The Kubernetes project currently lacks enough contributors to adequately respond to all issues and PRs.

This bot triages issues and PRs according to the following rules:

You can:

Please send feedback to sig-contributor-experience at kubernetes/community.

/lifecycle stale

aramase commented 2 years ago

/remove-lifecycle stale

Shaked commented 2 years ago

Any update regarding this issue?

leelakrishnachava commented 2 years ago

We are also looking for a solution to this issue. especially agreeing with @jemag

r0bj commented 1 year ago

I think for some use cases described in the comments External Secrets Operator (https://external-secrets.io) could be a reasonable alternative. AFAIK it can just sync external secret with k8s native secret.

gobins commented 1 year ago

Although External Secrets Operator can solve this particular problem, would be nice if we could avoid having two controllers solving similar problems.

asitha99x commented 1 year ago

another alternative, which i believe most of you have seen https://akv2k8s.io/ ( https://github.com/SparebankenVest/azure-key-vault-to-kubernetes )

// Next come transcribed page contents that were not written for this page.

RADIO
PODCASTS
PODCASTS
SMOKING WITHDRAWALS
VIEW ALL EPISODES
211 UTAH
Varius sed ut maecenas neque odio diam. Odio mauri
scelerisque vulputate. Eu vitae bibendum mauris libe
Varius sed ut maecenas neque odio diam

amccague commented 1 year ago

There's another use-case in knative and likely other similar tools that do not support custom volume types https://github.com/knative/serving/issues/11069 Syncing the secret only then referencing it 'natively' would enable any use case.

amccague commented 1 year ago

Are there any potential issues with using a gcr.io/google_containers/pause pod to define the mount then have other pods reference the secret?

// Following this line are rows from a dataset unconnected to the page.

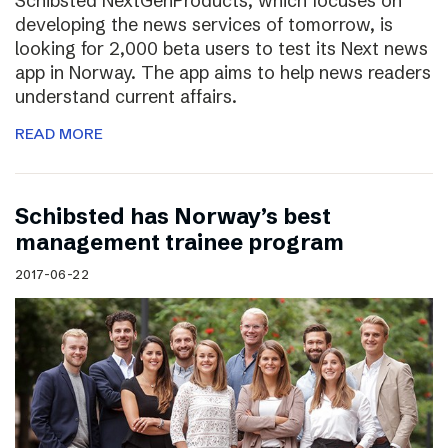
Schibsted NextGenProducts, which focuses on
developing the news services of tomorrow, is
looking for 2,000 beta users to test its Next news
app in Norway. The app aims to help news readers
understand current affairs.
READ MORE
Schibsted has Norway’s best
management trainee program
2017-06-22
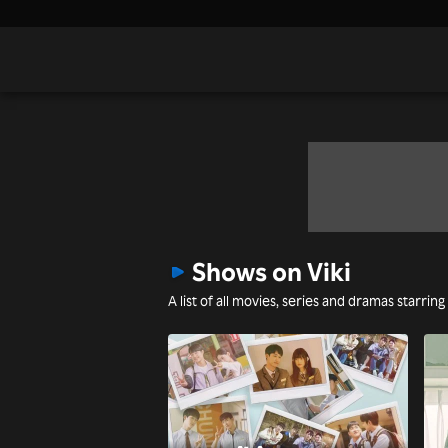
Shows on Viki
A list of all movies, series and dramas starring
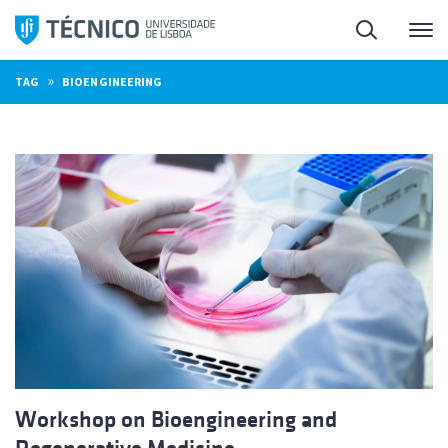
Skip
Search
M
to
content
»
TAG
BIOENGINEERING
Workshop on Bioengineering and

k8s-triage-robot commented 1 year ago

The Kubernetes project currently lacks enough contributors to adequately respond to all issues.

This bot triages un-triaged issues according to the following rules:

You can:

Please send feedback to sig-contributor-experience at kubernetes/community.

/lifecycle stale

pitinga commented 1 year ago

/remove-lifecycle stale

aramase commented 1 year ago

/lifecycle frozen

Marking this as frozen so it doesn't go to stale. We're exploring the option of decoupling the sync as k8s secret feature from the CSI driver mount.

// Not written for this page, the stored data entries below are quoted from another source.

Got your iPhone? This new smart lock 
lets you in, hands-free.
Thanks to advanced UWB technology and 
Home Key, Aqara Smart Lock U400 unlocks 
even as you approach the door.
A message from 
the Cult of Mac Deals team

Shuanglu commented 8 months ago

@aramase may I know if there is any progress regarding this? Thanks🙇

==================

Found some update from the meeting notes. If there is ETA about the feature, it would be great

DugeraProve commented 8 months ago

+1 for an update on this @aramase. This feature would be very important to us in our use of the CSI driver. Thanks

DavidLeonardoGutierrez commented 7 months ago

+1 for this feature, there's seems to be enough scenarios/needs to support the implementation. It'd be definitely a nice improvement for this library.

le0nard01 commented 6 months ago

+1 for this feature.

Userj7 commented 6 months ago

+1 for this feature

mischavandenburg commented 6 months ago

+1 for this feature

timonmasberg commented 5 months ago

+1

Dazing commented 5 months ago

+1

bchkhaidze commented 5 months ago

+1

CrisNevares commented 5 months ago

+1

akakira commented 4 months ago

+1000%

marcmognol commented 4 months ago

+1 !

pipiobjo commented 4 months ago

+1

NarenderUppala commented 4 months ago

+1

dhade33 commented 3 months ago

+1

david1188 commented 3 months ago

+1

mluker commented 3 months ago

+1

ennnas commented 3 months ago

+1

BlauerPulli commented 2 months ago

+1

stzov commented 2 months ago

@aramase could there be a compromise like adding a switch to allow secrets not to be deleted after the pod is removed?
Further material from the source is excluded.